Every byte of encrypted data that traverses an insufficiently protected legacy protocol is being stored by adversaries who are patient enough to wait for quantum decryption. Financial transactions, patient health records, government communications, and industrial control signals all become retroactively exposed. The data has a long shelf life; the encryption protecting it does not.

This is not a future problem. It is a data collection operation happening right now, and the window for mitigation is closing.

Why Legacy Systems Are Especially Vulnerable

Most legacy systems were designed in an era when 1024-bit RSA was considered unbreakable. Many still use DES, 3DES, or early TLS versions with known weaknesses. Upgrading the cryptography inside these systems is often impossible because the source code is unavailable, the original vendors no longer exist, or the regulatory certification process would take years.

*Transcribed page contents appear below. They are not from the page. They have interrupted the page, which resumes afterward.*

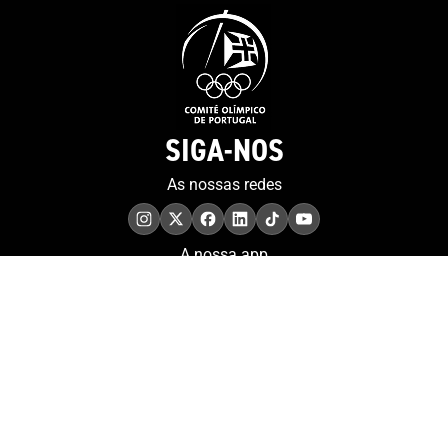
SIGA-NOS
As nossas redes
A nossa app
COMPROMISSO. EXCELÊNCIA.
Conheça as iniciativas e
os momentos que
refletem o papel de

Even when upgrades are technically feasible, the risk of destabilizing a production system that processes billions of dollars in daily transactions makes direct modification unacceptable to most enterprises.

NIST Level 5 at the Boundary

QBITEL Bridge addresses this by applying NIST Level 5 post-quantum cryptography at the bridge layer, wrapping legacy traffic in ML-KEM-1024 key encapsulation and ML-DSA-87 digital signatures without requiring any changes to the legacy endpoints themselves.

This approach has several advantages:

  • No legacy code changes — the bridge operates as a transparent proxy, encrypting and authenticating traffic at the network boundary.
  • Domain-specific PQC profiles — healthcare environments can apply FHIR-aware encryption policies, while banking systems can enforce PCI-DSS-compliant key management.
  • Crypto agility — when NIST standards evolve or new algorithms are approved, the bridge layer can be updated independently of the legacy systems it protects.
  • Hybrid mode — classical and post-quantum algorithms can run in parallel during transition periods, ensuring backward compatibility with systems that have not yet adopted PQC.

Act Before the Window Closes

The migration to post-quantum cryptography is not optional; it is a matter of when, not if. For organizations with significant legacy infrastructure, the bridge-layer approach offers a path to quantum safety that does not require the impossible task of rewriting every legacy system simultaneously. The time to protect your data is before it is harvested, not after quantum computers arrive.